The Prodigal took over the strainer. ‘Take it easy,’ he said. ‘You ought to see a doctor about that stomach of yours. My word, it’s good to be back on the old place again. I’d nearly forgotten what the manuka smells like.’ He had stripped to the waist, and his arms, brown nearly to the shoulders, made the rest of his body seem even whiter than it was.

‘Well, you can count yourself mighty lucky,’ said the Elder Brother, as he hunched himself dourly on the log. ‘You might as well know that Father and I had a long talk about you when we knew that you were coming home. I thought we ought to wait to make sure that you’d really turned over a new leaf. But Father kept quoting the Bible at me. He’s an old man now, and I think he’s going a bit soft in the head. Otherwise you’d have been shown the gate smartly. I suppose you know that Mother had a heart attack after you put that girl in the family way and cleared out of the district – she married a publican, poor thing, and went the Catholic way. Mother was sick in bed for weeks. I had to work the farm on my own then, and that’s the reason I’ve got an ulcer now. Overstrain and worry. Father’s hardly able to lift the bar of a gate on his own. Mind you, I’m a Christian, and I try to follow the Master. But when I think of you carrying on all that time in town, boozing and chasing women and going to the races, it makes my blood boil. You can say this for our family, we’re poor but we’ve always been decent.’

‘What do you mean by decent?’ said the prodigal as he tested the wire. ‘Going to Church on Sunday morning, and listening to that old Jeremiah in his stiff collar damning every honest thing, telling the grass to stop growing and the fillies to stop horsing. Sitting round the table, with Mother’s varicose legs, the Old Man talking about the stock market, and the china duck on the mantelpiece. Lying awake in bed, wondering if anything would ever happen to you, wishing a flood would come and wash the whole damned house away.

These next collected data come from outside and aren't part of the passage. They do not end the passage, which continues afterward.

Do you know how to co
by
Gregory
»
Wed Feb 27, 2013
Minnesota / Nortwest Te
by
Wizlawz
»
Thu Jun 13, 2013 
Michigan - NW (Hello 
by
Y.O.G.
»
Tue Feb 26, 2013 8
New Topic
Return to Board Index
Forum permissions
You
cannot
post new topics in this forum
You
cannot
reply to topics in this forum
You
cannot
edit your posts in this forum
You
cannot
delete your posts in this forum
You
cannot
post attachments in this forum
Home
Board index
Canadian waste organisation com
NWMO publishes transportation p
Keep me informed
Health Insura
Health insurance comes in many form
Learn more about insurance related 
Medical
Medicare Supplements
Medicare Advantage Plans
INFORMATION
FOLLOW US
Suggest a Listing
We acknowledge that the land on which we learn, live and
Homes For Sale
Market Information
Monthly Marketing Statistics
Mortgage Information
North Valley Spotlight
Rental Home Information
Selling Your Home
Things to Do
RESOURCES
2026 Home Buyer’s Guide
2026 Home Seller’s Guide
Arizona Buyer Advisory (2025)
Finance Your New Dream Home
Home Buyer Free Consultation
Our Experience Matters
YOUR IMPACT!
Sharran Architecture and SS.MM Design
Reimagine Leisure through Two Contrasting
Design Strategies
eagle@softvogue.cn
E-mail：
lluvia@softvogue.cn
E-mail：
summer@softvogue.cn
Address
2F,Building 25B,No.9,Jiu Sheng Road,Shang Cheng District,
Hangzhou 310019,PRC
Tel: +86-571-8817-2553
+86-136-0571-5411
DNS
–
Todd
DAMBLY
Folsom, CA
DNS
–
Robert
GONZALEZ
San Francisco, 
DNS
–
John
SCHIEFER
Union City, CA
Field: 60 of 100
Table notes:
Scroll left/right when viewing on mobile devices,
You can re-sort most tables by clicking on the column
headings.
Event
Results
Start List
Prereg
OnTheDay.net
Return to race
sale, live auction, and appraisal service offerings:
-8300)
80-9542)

Mrs Palmer and her five daughters . . .’.

‘There’s no need to be filthy as well as ungrateful,’ said the Elder Brother. ‘I knew when you came back that it was only for what you could get; but Father wouldn’t believe me. And yet you’ve got the nerve to say you’ve repented!’

‘Don’t excite yourself,’ said the Prodigal. ‘I shouldn’t have started talking; but you caught me on the hop, and I might as well have my say now. Repented? Yes, I suppose so, if repentance can mean the same thing to two different people. I’d say rather that the world looks pretty good to me now when before it looked like a pig’s ear set round with parsley. It’s not the things I did in town that troubled me most; it’s the way I felt here before I cleared page 689 out. I used to hate the place, every animal, ditch and tree, Mother with her continual chipping, Father with his theories about stock breeding, and you most of all, with your sour-grapes attitude, your talk about following the Master, and your dislike of anything or anyone free or alive. Of course, I had to get out –’ (‘Yes, we know that,’ said the Elder Brother) ‘– or I might slowly have become like you. Booze made me forget you sometimes, but it never really washed the hate away. I learnt something in the boozer all the same. I learnt about my own stupidity and pride. And I learnt something from women. I learnt that the people who are most at home in the world are the ones who don’t accept formulas about life. I learnt finally that you weren’t a saint or an unusual kind of hypocrite, just another man with faults like my own, except that yours were the cold sort and mine were the hot. Then when I was down-and-out I knew that my present situation had become a prison with myself as convict, judge and executioner; and unless I forgave you I could not forgive myself. So I prayed to learn how to forgive, and the prayer was answered. Then I camehome again.’

‘If you think that this rigmarole means anything to me, you’re mistaken,’ said the Elder Brother. ‘You can’t shift the blame on to me. There’s only two ways of living – the right way and the wrong way. And you’re still leaking in the Devil’s pocket. You haven’t changed your tune.’

‘Why should I?’ said the Prodigal. ‘You will never become me and I will never become you. There’s room for us both in the world.’